Input data |
# # #
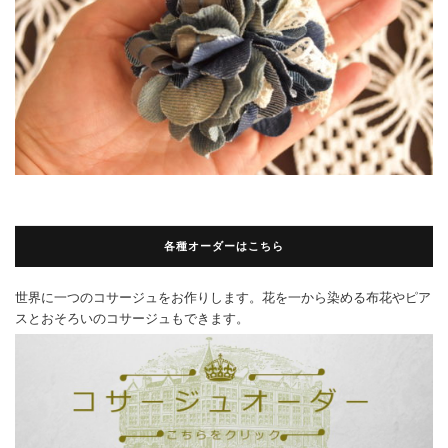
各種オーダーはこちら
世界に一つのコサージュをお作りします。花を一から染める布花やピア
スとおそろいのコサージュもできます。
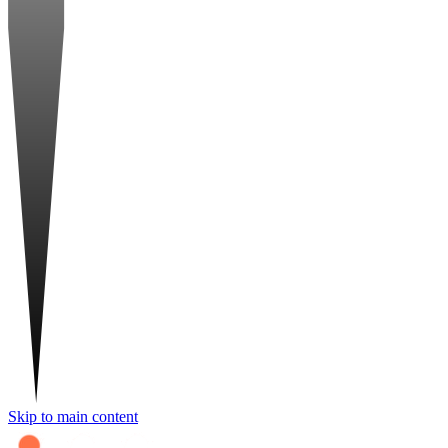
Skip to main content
# # #
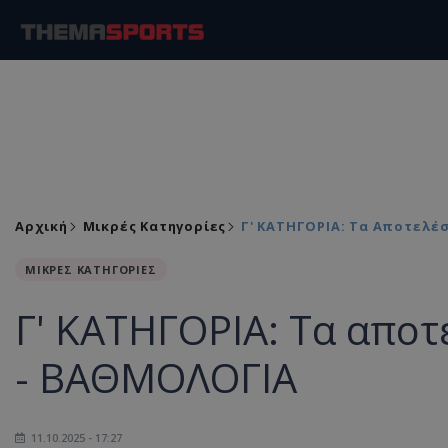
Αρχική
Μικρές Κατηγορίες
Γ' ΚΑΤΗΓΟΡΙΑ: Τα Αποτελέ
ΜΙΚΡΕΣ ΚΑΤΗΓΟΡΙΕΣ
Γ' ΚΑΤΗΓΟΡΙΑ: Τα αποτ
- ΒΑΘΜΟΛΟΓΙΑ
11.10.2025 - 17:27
# # #
What you should do | Within the material above, output exactly the lines from the one with "Μικρές Κατηγορίες" through the one with "11.10.2025 - 17:27", end lines included, and nothing besides.

Answer for the task |
Μικρές Κατηγορίες
Γ' ΚΑΤΗΓΟΡΙΑ: Τα Αποτελέ
ΜΙΚΡΕΣ ΚΑΤΗΓΟΡΙΕΣ
Γ' ΚΑΤΗΓΟΡΙΑ: Τα αποτ
- ΒΑΘΜΟΛΟΓΙΑ
11.10.2025 - 17:27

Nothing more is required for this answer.